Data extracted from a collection
========

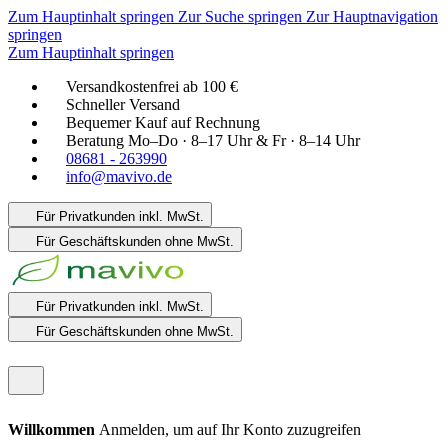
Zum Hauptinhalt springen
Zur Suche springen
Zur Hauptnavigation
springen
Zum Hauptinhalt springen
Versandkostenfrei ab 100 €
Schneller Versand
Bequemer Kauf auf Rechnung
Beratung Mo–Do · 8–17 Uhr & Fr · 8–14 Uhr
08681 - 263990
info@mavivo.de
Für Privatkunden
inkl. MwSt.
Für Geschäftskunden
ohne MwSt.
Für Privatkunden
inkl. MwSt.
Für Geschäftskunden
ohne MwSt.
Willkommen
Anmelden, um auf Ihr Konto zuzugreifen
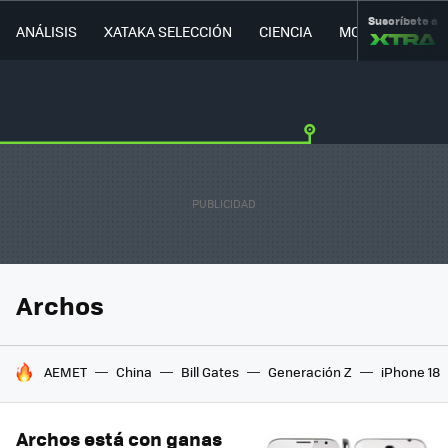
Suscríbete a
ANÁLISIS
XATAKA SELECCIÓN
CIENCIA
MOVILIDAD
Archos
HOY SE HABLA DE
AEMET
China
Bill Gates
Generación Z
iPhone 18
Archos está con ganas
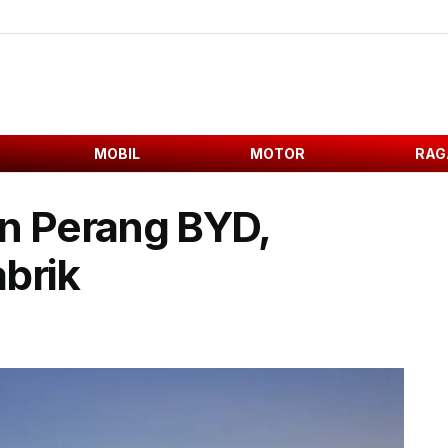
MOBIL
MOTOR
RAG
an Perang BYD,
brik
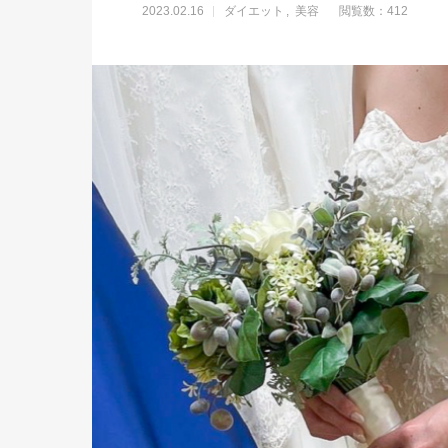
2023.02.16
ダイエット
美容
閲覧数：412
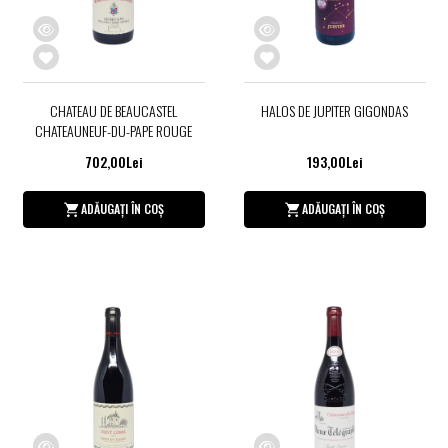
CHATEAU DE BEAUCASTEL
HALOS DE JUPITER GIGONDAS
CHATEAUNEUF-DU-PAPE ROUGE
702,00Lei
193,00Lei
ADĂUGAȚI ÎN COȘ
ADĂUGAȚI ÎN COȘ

========

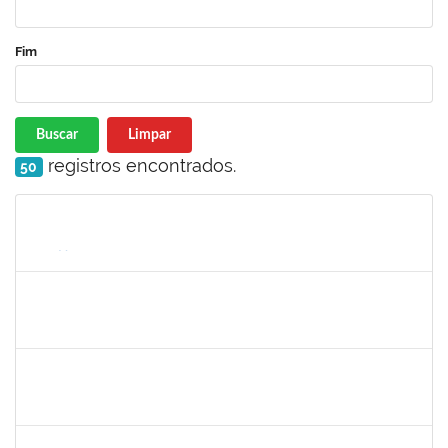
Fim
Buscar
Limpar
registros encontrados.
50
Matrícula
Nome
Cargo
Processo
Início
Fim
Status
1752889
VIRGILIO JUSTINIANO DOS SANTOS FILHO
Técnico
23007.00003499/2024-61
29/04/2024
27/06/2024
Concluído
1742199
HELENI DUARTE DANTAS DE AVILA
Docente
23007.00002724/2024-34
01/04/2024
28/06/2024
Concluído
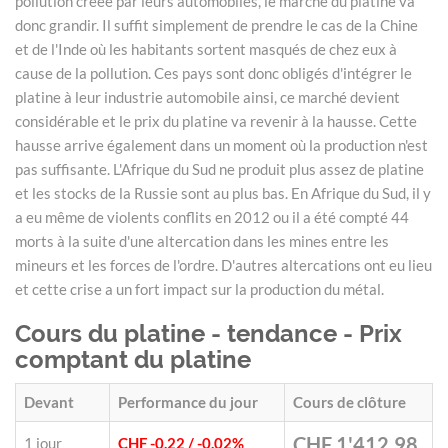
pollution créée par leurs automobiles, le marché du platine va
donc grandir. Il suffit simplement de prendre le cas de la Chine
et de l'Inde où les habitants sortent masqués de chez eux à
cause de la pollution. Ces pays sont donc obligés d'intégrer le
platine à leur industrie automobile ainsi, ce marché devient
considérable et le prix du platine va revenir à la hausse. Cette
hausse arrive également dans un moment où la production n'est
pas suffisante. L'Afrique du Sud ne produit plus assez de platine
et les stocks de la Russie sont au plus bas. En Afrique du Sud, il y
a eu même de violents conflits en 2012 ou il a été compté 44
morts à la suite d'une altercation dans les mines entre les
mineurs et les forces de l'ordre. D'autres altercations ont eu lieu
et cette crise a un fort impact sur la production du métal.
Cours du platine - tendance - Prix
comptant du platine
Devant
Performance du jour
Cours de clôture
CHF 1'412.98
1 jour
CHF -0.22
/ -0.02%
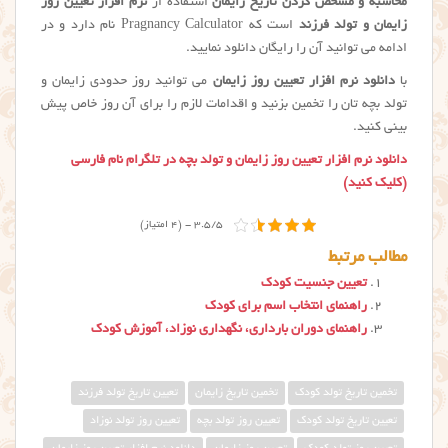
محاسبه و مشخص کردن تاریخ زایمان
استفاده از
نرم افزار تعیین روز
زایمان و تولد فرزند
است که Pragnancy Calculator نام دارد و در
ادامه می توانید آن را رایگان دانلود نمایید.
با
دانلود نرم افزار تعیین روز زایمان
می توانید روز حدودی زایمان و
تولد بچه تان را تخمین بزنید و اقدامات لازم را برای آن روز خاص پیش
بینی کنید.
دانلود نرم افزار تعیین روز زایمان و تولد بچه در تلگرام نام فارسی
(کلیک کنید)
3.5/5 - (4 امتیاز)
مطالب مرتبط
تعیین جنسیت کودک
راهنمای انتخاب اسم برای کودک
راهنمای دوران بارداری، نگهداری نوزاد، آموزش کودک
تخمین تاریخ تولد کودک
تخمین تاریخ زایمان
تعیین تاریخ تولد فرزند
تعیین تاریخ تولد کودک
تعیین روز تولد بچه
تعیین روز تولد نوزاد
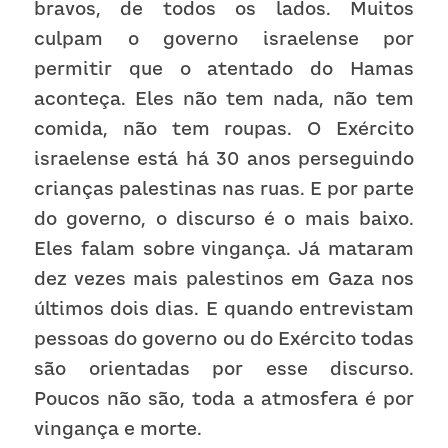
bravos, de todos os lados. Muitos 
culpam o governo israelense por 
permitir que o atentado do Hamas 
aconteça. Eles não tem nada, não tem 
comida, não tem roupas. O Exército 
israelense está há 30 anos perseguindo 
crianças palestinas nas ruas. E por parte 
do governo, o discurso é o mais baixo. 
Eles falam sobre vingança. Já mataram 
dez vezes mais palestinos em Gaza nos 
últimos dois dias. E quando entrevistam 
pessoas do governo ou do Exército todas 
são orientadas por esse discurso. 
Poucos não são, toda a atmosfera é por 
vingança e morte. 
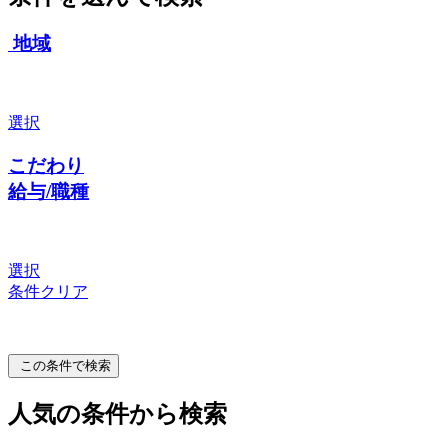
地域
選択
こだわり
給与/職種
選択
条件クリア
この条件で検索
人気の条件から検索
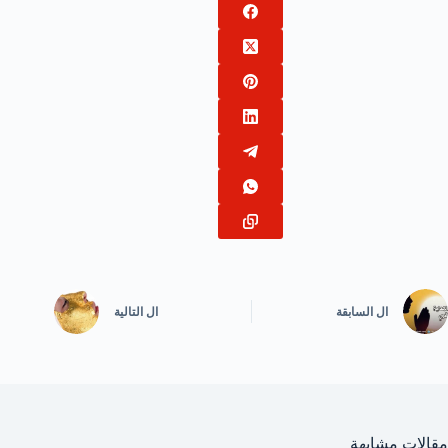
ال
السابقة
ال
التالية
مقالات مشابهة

========

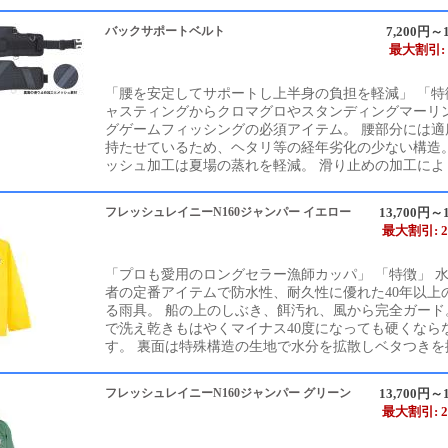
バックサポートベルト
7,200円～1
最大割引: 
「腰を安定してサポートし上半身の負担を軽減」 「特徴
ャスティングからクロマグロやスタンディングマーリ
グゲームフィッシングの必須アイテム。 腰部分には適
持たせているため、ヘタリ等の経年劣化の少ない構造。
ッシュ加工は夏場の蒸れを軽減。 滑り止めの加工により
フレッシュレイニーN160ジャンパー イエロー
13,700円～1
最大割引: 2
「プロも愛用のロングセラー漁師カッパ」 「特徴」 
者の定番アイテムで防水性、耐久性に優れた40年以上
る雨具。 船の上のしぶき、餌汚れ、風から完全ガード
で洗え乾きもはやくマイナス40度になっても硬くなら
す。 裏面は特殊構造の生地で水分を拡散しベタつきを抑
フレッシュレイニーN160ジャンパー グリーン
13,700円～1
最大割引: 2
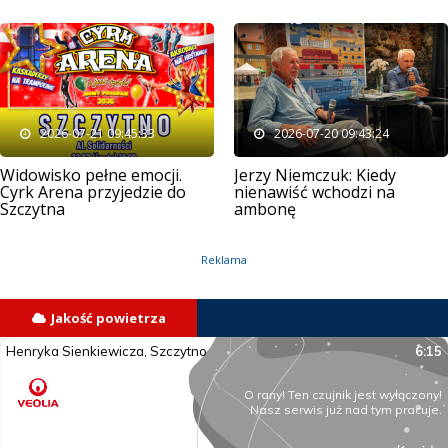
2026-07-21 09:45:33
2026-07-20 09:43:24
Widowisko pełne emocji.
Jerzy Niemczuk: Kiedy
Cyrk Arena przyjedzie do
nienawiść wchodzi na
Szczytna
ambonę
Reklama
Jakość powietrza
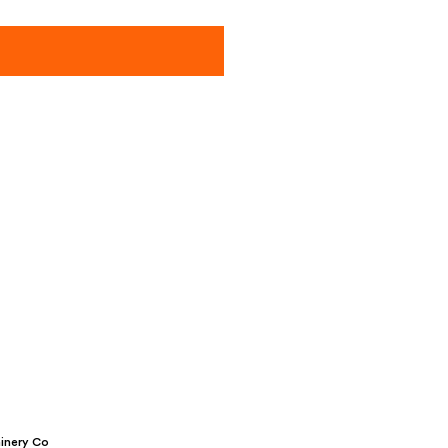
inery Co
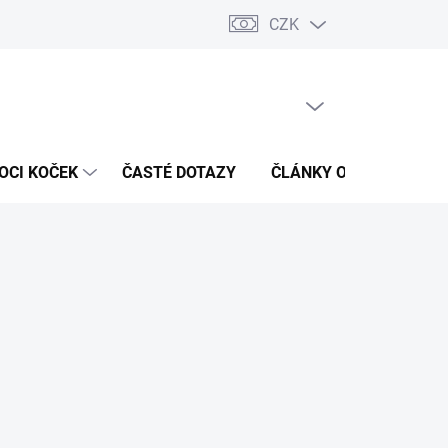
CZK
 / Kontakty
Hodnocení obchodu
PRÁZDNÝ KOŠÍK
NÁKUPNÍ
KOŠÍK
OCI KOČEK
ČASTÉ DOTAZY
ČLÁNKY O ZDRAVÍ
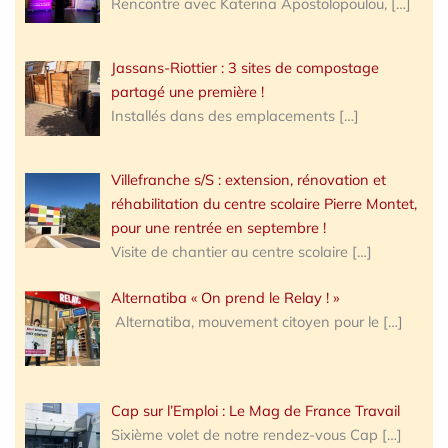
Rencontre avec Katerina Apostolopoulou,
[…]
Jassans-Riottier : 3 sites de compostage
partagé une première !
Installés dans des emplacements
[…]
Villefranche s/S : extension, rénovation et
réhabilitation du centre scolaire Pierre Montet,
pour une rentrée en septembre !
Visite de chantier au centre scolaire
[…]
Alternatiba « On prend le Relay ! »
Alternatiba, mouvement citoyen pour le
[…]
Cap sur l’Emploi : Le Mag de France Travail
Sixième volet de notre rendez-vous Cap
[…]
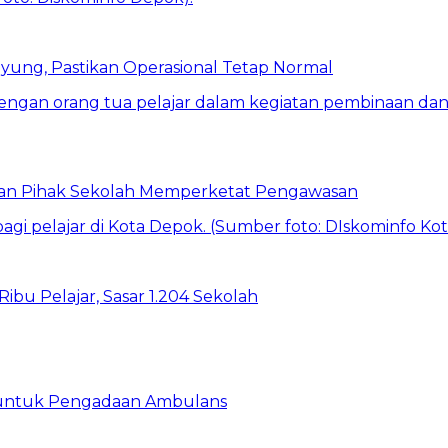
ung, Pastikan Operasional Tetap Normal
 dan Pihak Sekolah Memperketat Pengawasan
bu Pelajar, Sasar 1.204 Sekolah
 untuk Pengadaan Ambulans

========

Once you have read the entries above, state how many of their lines include "centre", giving the number alone.

2